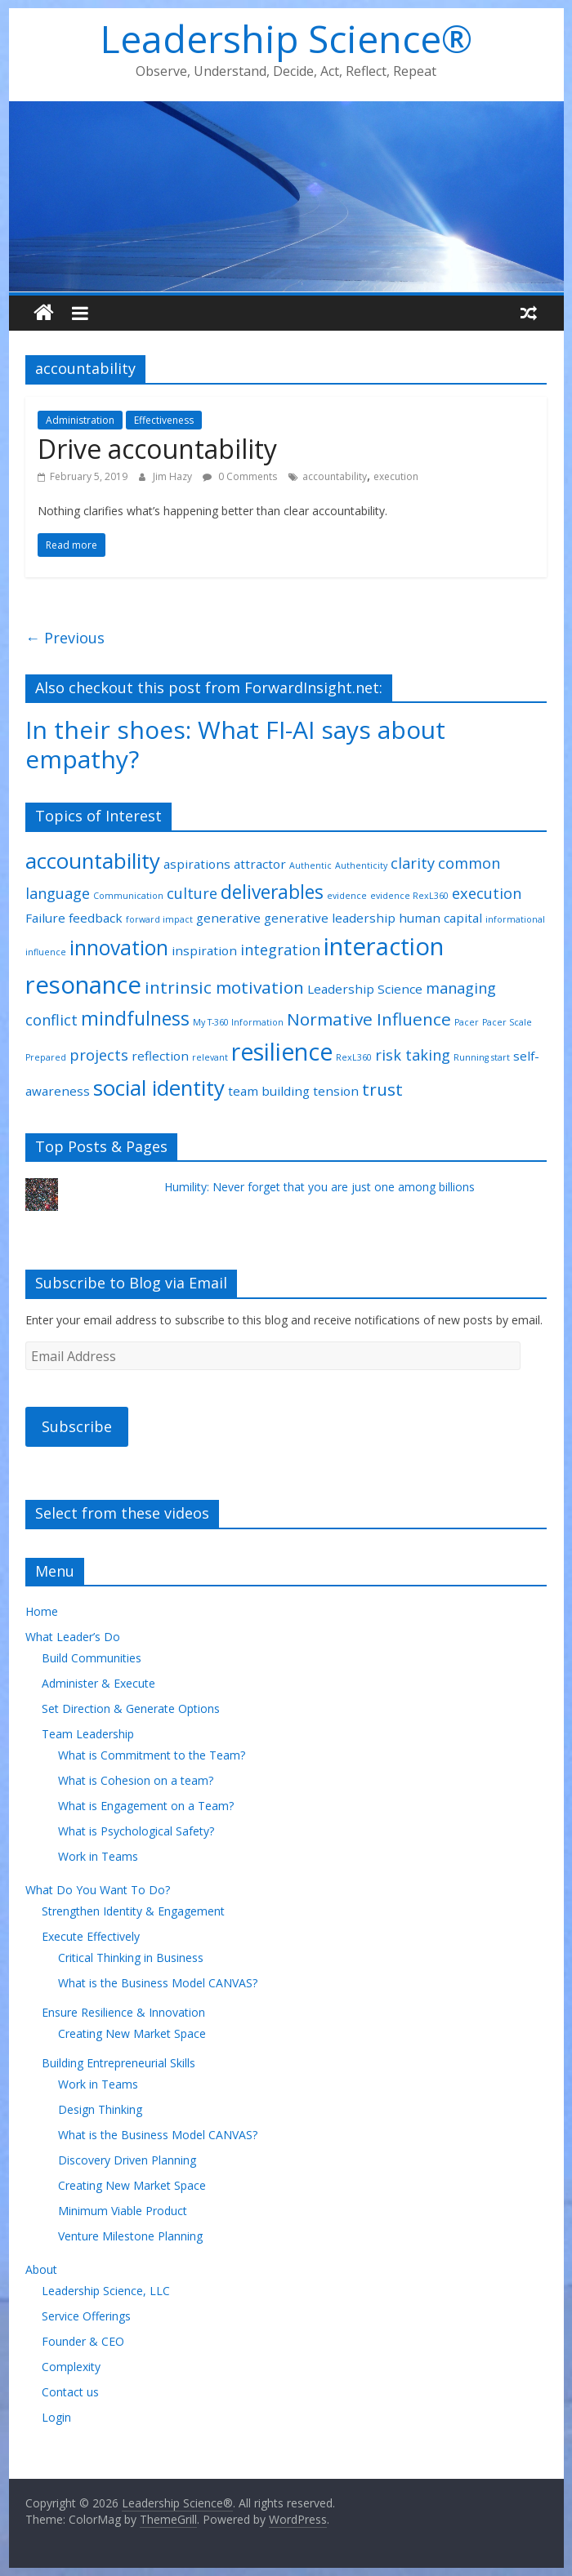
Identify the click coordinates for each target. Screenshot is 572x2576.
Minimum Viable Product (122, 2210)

---

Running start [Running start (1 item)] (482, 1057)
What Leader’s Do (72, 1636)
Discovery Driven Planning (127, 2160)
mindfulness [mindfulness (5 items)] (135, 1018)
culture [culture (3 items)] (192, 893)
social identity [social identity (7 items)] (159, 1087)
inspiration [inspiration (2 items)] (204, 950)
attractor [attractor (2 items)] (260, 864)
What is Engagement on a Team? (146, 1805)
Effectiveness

---

In the records above, find the line with "culture [culture (3 items)] (192, 893)"; write out exactly that line and each one after it, stopping after the line with "Effectiveness".

culture [culture (3 items)] (192, 893)
social identity [social identity (7 items)] (159, 1087)
inspiration [inspiration (2 items)] (204, 950)
attractor [attractor (2 items)] (260, 864)
What is Engagement on a Team? (146, 1805)
Effectiveness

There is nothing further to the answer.